Exercise material below:
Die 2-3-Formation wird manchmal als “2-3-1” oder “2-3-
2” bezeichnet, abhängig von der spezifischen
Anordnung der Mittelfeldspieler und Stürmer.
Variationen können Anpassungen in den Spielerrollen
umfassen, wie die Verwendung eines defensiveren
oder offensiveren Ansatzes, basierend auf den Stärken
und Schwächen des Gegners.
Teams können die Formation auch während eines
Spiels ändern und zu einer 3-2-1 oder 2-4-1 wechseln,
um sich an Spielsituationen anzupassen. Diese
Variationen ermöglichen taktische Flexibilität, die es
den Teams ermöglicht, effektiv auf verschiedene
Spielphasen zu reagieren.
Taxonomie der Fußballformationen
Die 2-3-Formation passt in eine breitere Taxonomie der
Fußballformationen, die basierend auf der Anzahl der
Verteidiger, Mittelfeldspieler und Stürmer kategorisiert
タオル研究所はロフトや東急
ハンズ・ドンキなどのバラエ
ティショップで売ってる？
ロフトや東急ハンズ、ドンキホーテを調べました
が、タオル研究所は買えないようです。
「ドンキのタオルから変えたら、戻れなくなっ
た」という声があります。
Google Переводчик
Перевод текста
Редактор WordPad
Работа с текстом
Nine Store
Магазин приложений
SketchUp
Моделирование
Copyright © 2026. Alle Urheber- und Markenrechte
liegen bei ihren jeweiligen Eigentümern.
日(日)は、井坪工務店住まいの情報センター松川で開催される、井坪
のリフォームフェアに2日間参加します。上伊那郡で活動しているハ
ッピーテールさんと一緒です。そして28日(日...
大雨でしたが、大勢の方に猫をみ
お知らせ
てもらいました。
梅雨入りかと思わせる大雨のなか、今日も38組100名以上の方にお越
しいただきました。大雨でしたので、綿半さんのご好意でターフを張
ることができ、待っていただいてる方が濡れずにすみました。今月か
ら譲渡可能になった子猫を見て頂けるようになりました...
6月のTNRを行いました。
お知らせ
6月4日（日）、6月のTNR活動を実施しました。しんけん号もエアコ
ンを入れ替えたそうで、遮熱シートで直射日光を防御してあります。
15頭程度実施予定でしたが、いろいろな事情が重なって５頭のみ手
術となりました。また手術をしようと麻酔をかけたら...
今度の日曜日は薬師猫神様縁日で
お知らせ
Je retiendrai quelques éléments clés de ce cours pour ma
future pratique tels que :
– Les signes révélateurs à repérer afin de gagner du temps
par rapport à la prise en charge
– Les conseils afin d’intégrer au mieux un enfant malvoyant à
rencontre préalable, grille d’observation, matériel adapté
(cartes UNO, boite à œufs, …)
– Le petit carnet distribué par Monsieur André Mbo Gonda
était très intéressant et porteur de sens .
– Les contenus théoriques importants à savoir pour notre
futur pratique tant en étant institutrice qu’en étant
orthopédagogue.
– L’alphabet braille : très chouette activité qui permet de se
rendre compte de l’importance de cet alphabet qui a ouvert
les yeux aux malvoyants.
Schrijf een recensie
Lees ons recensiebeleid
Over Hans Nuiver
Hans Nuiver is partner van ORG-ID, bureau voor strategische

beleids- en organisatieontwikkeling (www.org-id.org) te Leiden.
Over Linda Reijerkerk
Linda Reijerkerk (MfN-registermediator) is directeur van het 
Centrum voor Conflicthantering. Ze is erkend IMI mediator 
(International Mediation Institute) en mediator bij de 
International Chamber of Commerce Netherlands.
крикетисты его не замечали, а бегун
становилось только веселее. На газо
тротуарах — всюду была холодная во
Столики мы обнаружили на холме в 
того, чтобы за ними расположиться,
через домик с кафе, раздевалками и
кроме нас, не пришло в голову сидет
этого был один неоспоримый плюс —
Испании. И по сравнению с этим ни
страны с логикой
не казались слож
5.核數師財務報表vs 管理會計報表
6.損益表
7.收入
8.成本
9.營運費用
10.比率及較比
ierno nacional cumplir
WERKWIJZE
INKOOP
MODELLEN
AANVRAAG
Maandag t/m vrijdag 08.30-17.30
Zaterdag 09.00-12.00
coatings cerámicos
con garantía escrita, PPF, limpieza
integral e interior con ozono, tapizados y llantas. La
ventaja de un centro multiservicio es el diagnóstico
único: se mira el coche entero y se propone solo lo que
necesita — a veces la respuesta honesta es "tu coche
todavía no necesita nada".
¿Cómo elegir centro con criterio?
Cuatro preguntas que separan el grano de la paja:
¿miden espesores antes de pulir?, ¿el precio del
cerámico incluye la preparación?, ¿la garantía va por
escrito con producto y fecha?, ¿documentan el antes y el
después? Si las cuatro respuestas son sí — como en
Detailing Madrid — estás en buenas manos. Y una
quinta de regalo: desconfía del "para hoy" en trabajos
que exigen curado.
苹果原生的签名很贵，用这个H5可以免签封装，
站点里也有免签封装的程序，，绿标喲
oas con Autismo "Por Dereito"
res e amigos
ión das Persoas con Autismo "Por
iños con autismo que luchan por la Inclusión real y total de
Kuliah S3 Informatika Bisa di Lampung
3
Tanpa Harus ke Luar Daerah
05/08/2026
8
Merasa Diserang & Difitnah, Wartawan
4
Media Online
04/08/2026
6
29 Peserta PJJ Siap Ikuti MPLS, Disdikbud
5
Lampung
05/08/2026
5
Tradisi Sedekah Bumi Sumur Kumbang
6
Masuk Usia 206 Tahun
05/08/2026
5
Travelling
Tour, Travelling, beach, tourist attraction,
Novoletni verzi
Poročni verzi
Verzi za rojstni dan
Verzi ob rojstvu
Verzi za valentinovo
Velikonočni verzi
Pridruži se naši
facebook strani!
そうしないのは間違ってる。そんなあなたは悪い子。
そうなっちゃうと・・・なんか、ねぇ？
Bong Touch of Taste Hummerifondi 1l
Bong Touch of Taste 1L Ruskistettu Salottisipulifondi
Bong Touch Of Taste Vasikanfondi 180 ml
End of Exercise material.
Exercise aim | Each entry above is to be transcribed without alteration.

Output of the task |
Die 2-3-Formation wird manchmal als “2-3-1” oder “2-3-
2” bezeichnet, abhängig von der spezifischen
Anordnung der Mittelfeldspieler und Stürmer.
Variationen können Anpassungen in den Spielerrollen
umfassen, wie die Verwendung eines defensiveren
oder offensiveren Ansatzes, basierend auf den Stärken
und Schwächen des Gegners.
Teams können die Formation auch während eines
Spiels ändern und zu einer 3-2-1 oder 2-4-1 wechseln,
um sich an Spielsituationen anzupassen. Diese
Variationen ermöglichen taktische Flexibilität, die es
den Teams ermöglicht, effektiv auf verschiedene
Spielphasen zu reagieren.
Taxonomie der Fußballformationen
Die 2-3-Formation passt in eine breitere Taxonomie der
Fußballformationen, die basierend auf der Anzahl der
Verteidiger, Mittelfeldspieler und Stürmer kategorisiert
タオル研究所はロフトや東急
ハンズ・ドンキなどのバラエ
ティショップで売ってる？
ロフトや東急ハンズ、ドンキホーテを調べました
が、タオル研究所は買えないようです。
「ドンキのタオルから変えたら、戻れなくなっ
た」という声があります。
Google Переводчик
Перевод текста
Редактор WordPad
Работа с текстом
Nine Store
Магазин приложений
SketchUp
Моделирование
Copyright © 2026. Alle Urheber- und Markenrechte
liegen bei ihren jeweiligen Eigentümern.
日(日)は、井坪工務店住まいの情報センター松川で開催される、井坪
のリフォームフェアに2日間参加します。上伊那郡で活動しているハ
ッピーテールさんと一緒です。そして28日(日...
大雨でしたが、大勢の方に猫をみ
お知らせ
てもらいました。
梅雨入りかと思わせる大雨のなか、今日も38組100名以上の方にお越
しいただきました。大雨でしたので、綿半さんのご好意でターフを張
ることができ、待っていただいてる方が濡れずにすみました。今月か
ら譲渡可能になった子猫を見て頂けるようになりました...
6月のTNRを行いました。
お知らせ
6月4日（日）、6月のTNR活動を実施しました。しんけん号もエアコ
ンを入れ替えたそうで、遮熱シートで直射日光を防御してあります。
15頭程度実施予定でしたが、いろいろな事情が重なって５頭のみ手
術となりました。また手術をしようと麻酔をかけたら...
今度の日曜日は薬師猫神様縁日で
お知らせ
Je retiendrai quelques éléments clés de ce cours pour ma
future pratique tels que :
– Les signes révélateurs à repérer afin de gagner du temps
par rapport à la prise en charge
– Les conseils afin d’intégrer au mieux un enfant malvoyant à
rencontre préalable, grille d’observation, matériel adapté
(cartes UNO, boite à œufs, …)
– Le petit carnet distribué par Monsieur André Mbo Gonda
était très intéressant et porteur de sens .
– Les contenus théoriques importants à savoir pour notre
futur pratique tant en étant institutrice qu’en étant
orthopédagogue.
– L’alphabet braille : très chouette activité qui permet de se
rendre compte de l’importance de cet alphabet qui a ouvert
les yeux aux malvoyants.
Schrijf een recensie
Lees ons recensiebeleid
Over Hans Nuiver
Hans Nuiver is partner van ORG-ID, bureau voor strategische

beleids- en organisatieontwikkeling (www.org-id.org) te Leiden.
Over Linda Reijerkerk
Linda Reijerkerk (MfN-registermediator) is directeur van het 
Centrum voor Conflicthantering. Ze is erkend IMI mediator 
(International Mediation Institute) en mediator bij de 
International Chamber of Commerce Netherlands.
крикетисты его не замечали, а бегун
становилось только веселее. На газо
тротуарах — всюду была холодная во
Столики мы обнаружили на холме в 
того, чтобы за ними расположиться,
через домик с кафе, раздевалками и
кроме нас, не пришло в голову сидет
этого был один неоспоримый плюс —
Испании. И по сравнению с этим ни
страны с логикой
не казались слож
5.核數師財務報表vs 管理會計報表
6.損益表
7.收入
8.成本
9.營運費用
10.比率及較比
ierno nacional cumplir
WERKWIJZE
INKOOP
MODELLEN
AANVRAAG
Maandag t/m vrijdag 08.30-17.30
Zaterdag 09.00-12.00
coatings cerámicos
con garantía escrita, PPF, limpieza
integral e interior con ozono, tapizados y llantas. La
ventaja de un centro multiservicio es el diagnóstico
único: se mira el coche entero y se propone solo lo que
necesita — a veces la respuesta honesta es "tu coche
todavía no necesita nada".
¿Cómo elegir centro con criterio?
Cuatro preguntas que separan el grano de la paja:
¿miden espesores antes de pulir?, ¿el precio del
cerámico incluye la preparación?, ¿la garantía va por
escrito con producto y fecha?, ¿documentan el antes y el
después? Si las cuatro respuestas son sí — como en
Detailing Madrid — estás en buenas manos. Y una
quinta de regalo: desconfía del "para hoy" en trabajos
que exigen curado.
苹果原生的签名很贵，用这个H5可以免签封装，
站点里也有免签封装的程序，，绿标喲
oas con Autismo "Por Dereito"
res e amigos
ión das Persoas con Autismo "Por
iños con autismo que luchan por la Inclusión real y total de
Kuliah S3 Informatika Bisa di Lampung
3
Tanpa Harus ke Luar Daerah
05/08/2026
8
Merasa Diserang & Difitnah, Wartawan
4
Media Online
04/08/2026
6
29 Peserta PJJ Siap Ikuti MPLS, Disdikbud
5
Lampung
05/08/2026
5
Tradisi Sedekah Bumi Sumur Kumbang
6
Masuk Usia 206 Tahun
05/08/2026
5
Travelling
Tour, Travelling, beach, tourist attraction,
Novoletni verzi
Poročni verzi
Verzi za rojstni dan
Verzi ob rojstvu
Verzi za valentinovo
Velikonočni verzi
Pridruži se naši
facebook strani!
そうしないのは間違ってる。そんなあなたは悪い子。
そうなっちゃうと・・・なんか、ねぇ？
Bong Touch of Taste Hummerifondi 1l
Bong Touch of Taste 1L Ruskistettu Salottisipulifondi
Bong Touch Of Taste Vasikanfondi 180 ml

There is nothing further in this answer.